Song by Megadeth

from the album Rust in Peace
- Released: September 24, 1990
- Recorded: 1989–1990
- Studio: Rumbo Recorders, Canoga Park, California
- Genre: Thrash metal
- Length: 5:22
- Label: Capitol
- Songwriters: Dave Mustaine, David Ellefson
- Producers: Dave Mustaine; Mike Clink;

Audio
- "Tornado of Souls on YouTube

= Tornado of Souls =

"Tornado of Souls" is a song by American thrash metal band Megadeth, released on their 1990 studio album Rust in Peace.
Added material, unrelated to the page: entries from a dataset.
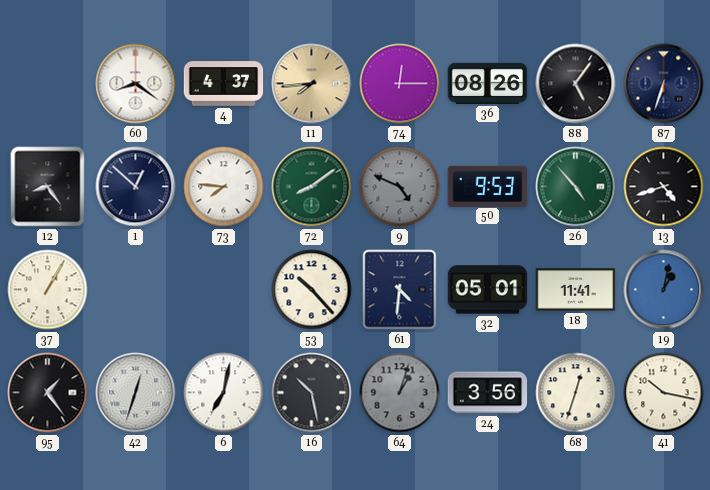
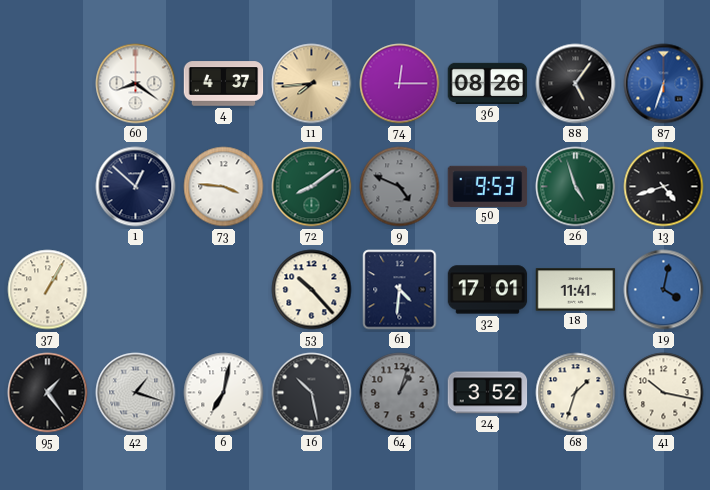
87 dial: navy -> blue
12: 8:24 -> none
73: 7:46 -> 3:46
26: 4:53 -> 4:57
32: 05:01 -> 17:01
19: 1:02 -> 4:02
42: 12:33 -> 1:18
24: 3:56 -> 3:52
68: 12:33 -> 1:33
Despite never being released as a single nor having any promotion surrounding it, the song remains a staple of the band's discography. The song is well-known for its distinctive guitar solo played by Marty Friedman, which is regarded as one of the greatest metal guitar solos of all time. It is also widely considered to be one of the hardest songs to play on guitar.

== Music and lyrics ==
"Tornado of Souls" is more melodic than many other songs on Rust in Peace. The solo is considered one of the best in heavy metal history, which frontman Dave Mustaine recognized from the first time he heard it. In a 2002 retrospective for Rust in Peace, lead guitarist Marty Friedman said:

"When I finished the solo to this one, Mustaine came into the studio, listened to it down once, turned around and without saying a word, shook my hand. It was at that moment that I felt like I was truly the guitarist for this band".

Bassist David Ellefson stated that, "because of the downpicking on 'Tornado', I would change it sometimes depending on who the drummer was".

The lyrics of this song, like many of Megadeth's, are about frontman Dave Mustaine's ex-girlfriend, Diana.

== Legacy ==
"Tornado of Souls" has been performed live over 1000 times by the band. Many consider the song's guitar solo played by Marty Friedman to be the best in the band's career, and in heavy metal. Friedman later re-recorded the song, along with other Megadeth songs "Breadline" and "The Killing Road" for his 7th studio album, Future Addict.

=== Accolades ===

| Year | Publication | Country | Accolade | Rank |
|---|---|---|---|---|
| 2022 | Louder Sound | United States | The Top 20 Best Megadeth Songs Ranked | 2 |
| 2018 | Billboard | United Kingdom | Every song on Megadeth's Rust In Peace Rated From Best To Worst | 1 |

== Personnel ==

=== Megadeth ===
- Dave Mustaine – lead vocals, rhythm guitar
- David Ellefson – bass, backing vocals
- Marty Friedman – lead guitar
- Nick Menza – drums, backing vocals

=== Artwork ===
- Edward J. Repka – cover illustration and artwork
- Dave Mustaine – cover concept
- Gene Kirkland – photography
- Wendi Schaeffer – assistant photography

=== Production ===
- Produced by Dave Mustaine and Mike Clink
- Recording and engineering by Micajah Ryan and Mike Clink
- Assistant recording engineering by Andy Udoff
- Mixed by Max Norman
- Technician – Tom Mayhue

== Appearances ==
- "Tornado of Souls" appeared in the 2009 video game Brütal Legend.
- It, along with the rest of its parent album, was featured as DLC for the Rock Band video game series on February 9, 2010.

Tornado of Souls appears in rewards package along with Megadeth cruiser Rattlehead, commander Dave Mustaine and Vic Rattlehead in World of Warships Legacy.